Liverworts, with their flattened creeping bodies and primitive single-celled rooting structures, are the oldest surviving group of plants to be found on land.

Since then, 470 million years of evolution has given rise to a vast array of different plant shapes including complex branching structures with leaves and intricate flowers.

The systems controlling shape determination and diversification have captivated scientists for years.

How do small collections of cells develop into such ordered and intricate structures, and how do different shapes arise?

The blueprint for these diverse shapes however, may lie within the humble liverworts.  

The researchers’ findings show that small differences in growth rates between growing points at the edge of their flattened bodies are the key to generating the overall plant shape.

The work suggests that each growing point on the plant releases auxin, a growth-regulating chemical which can move a short distance to control the speed at which an area of the plant grows.

With different zones growing at different rates, the global shape of the plant emerges. In this way, the auxin produced at the growing points determines the shape of the plant.

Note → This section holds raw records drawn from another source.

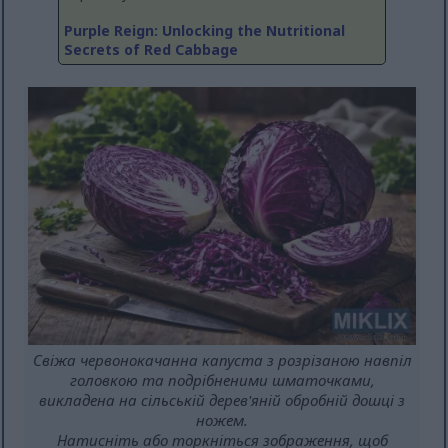
Purple Reign: Unlocking the Nutritional
Secrets of Red Cabbage
Свіжа червонокачанна капуста з розрізаною навпіл
головкою та подрібненими шматочками,
викладена на сільській дерев'яній обробній дошці з
ножем.
Натисніть або торкніться зображення, щоб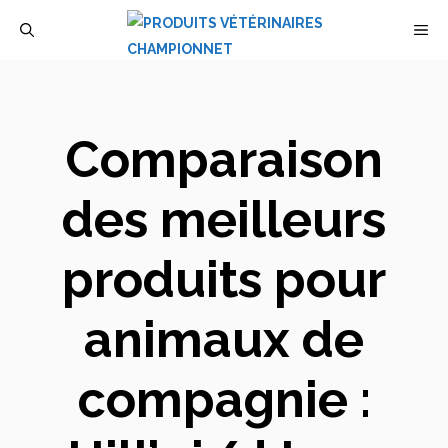
Aller
M
au
contenu
Comparaison
des meilleurs
produits pour
animaux de
compagnie :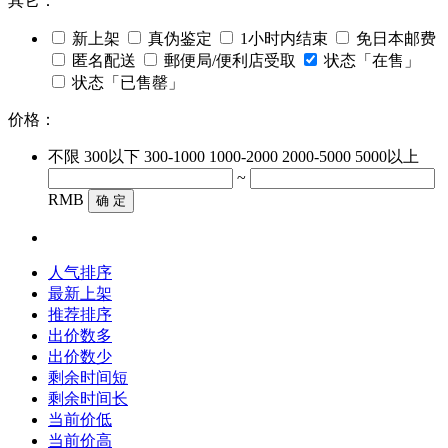
其它：
新上架
真伪鉴定
1小时内结束
免日本邮费
匿名配送
郵便局/便利店受取
状态「在售」
状态「已售罄」
价格：
不限
300以下
300-1000
1000-2000
2000-5000
5000以上
~
RMB
确 定
人气排序
最新上架
推荐排序
出价数多
出价数少
剩余时间短
剩余时间长
当前价低
当前价高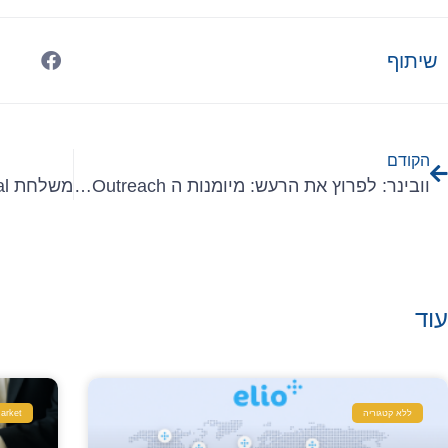
שיתוף
הקודם
וובינר: לפרוץ את הרעש: מיומנות ה Cold Outreach לצמיחה עולמית
עוד
ללא קטגוריה
arket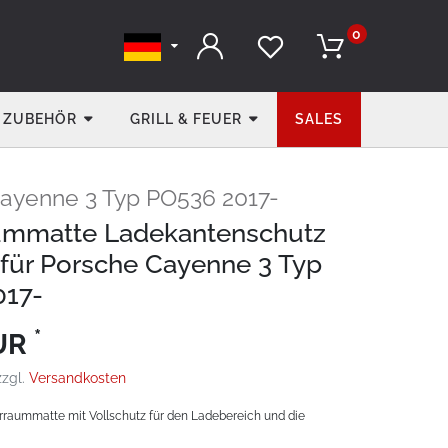
0
ZUBEHÖR
GRILL & FEUER
SALES
ayenne 3 Typ PO536 2017-
ummatte Ladekantenschutz
für Porsche Cayenne 3 Typ
017-
*
EUR
zzgl.
Versandkosten
rraummatte mit Vollschutz für den Ladebereich und die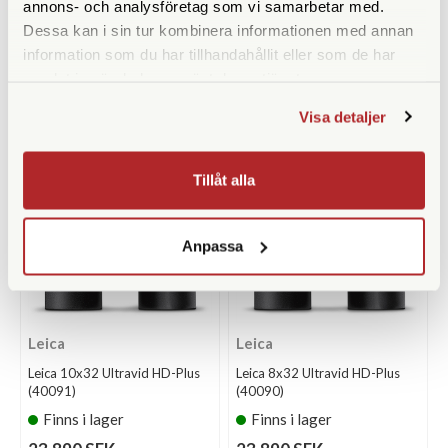
(40319)
(40318)
annons- och analysföretag som vi samarbetar med.
Dessa kan i sin tur kombinera informationen med annan
Finns i lager
Finns i lager
information som du har tillhandahållit eller som de har
13.990 SEK
13.990 SEK
samlat in när du har använt deras tjänster.
KÖP
KÖP
LÄS MER
LÄS MER
Visa detaljer
Tillåt alla
Anpassa
Leica
Leica
Leica 10x32 Ultravid HD-Plus
Leica 8x32 Ultravid HD-Plus
(40091)
(40090)
Finns i lager
Finns i lager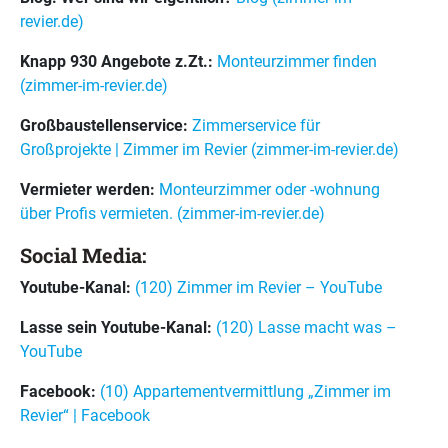
revier.de)
Knapp 930 Angebote z.Zt.:
Monteurzimmer finden
(zimmer-im-revier.de)
Großbaustellenservice:
Zimmerservice für
Großprojekte | Zimmer im Revier (zimmer-im-revier.de)
Vermieter werden:
Monteurzimmer oder -wohnung
über Profis vermieten. (zimmer-im-revier.de)
Social Media:
Youtube-Kanal:
(120) Zimmer im Revier – YouTube
Lasse sein Youtube-Kanal:
(120) Lasse macht was –
YouTube
Facebook:
(10) Appartementvermittlung „Zimmer im
Revier“ | Facebook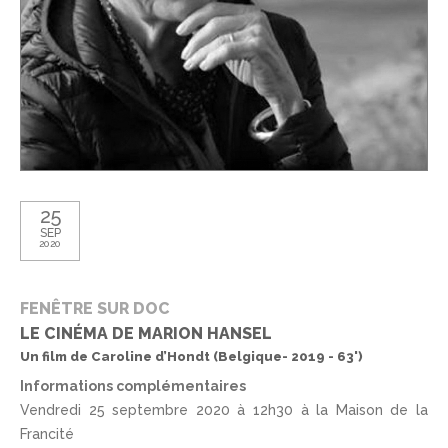
25
SEP
2020
FENÊTRE SUR DOC
LE CINÉMA DE MARION HANSEL
Un film de Caroline d’Hondt (Belgique- 2019 - 63')
Informations complémentaires
Vendredi 25 septembre 2020 à 12h30 à la Maison de la
Francité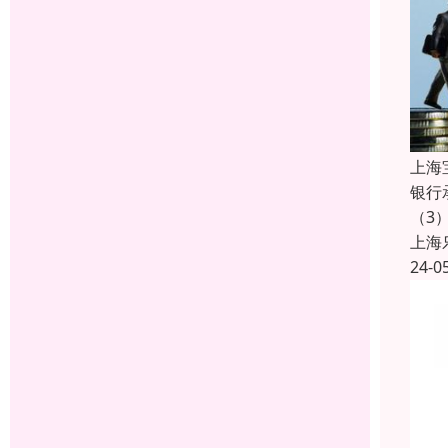
上海
银行
（3
上海
24-0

Similar approaches in more recently evolved flowering plants show that it is growth orientations rather than growth rates that largely determine plant shape, and auxin transport determines these orientations.

Dr Jill Harrison, a Royal Society Fellow at the University of Bristol’s School of Biological Sciences, said: "When we compare the findings from flowering plants with these new findings from liverworts we can see that the way in which auxin regulates plant shape may have changed during evolution."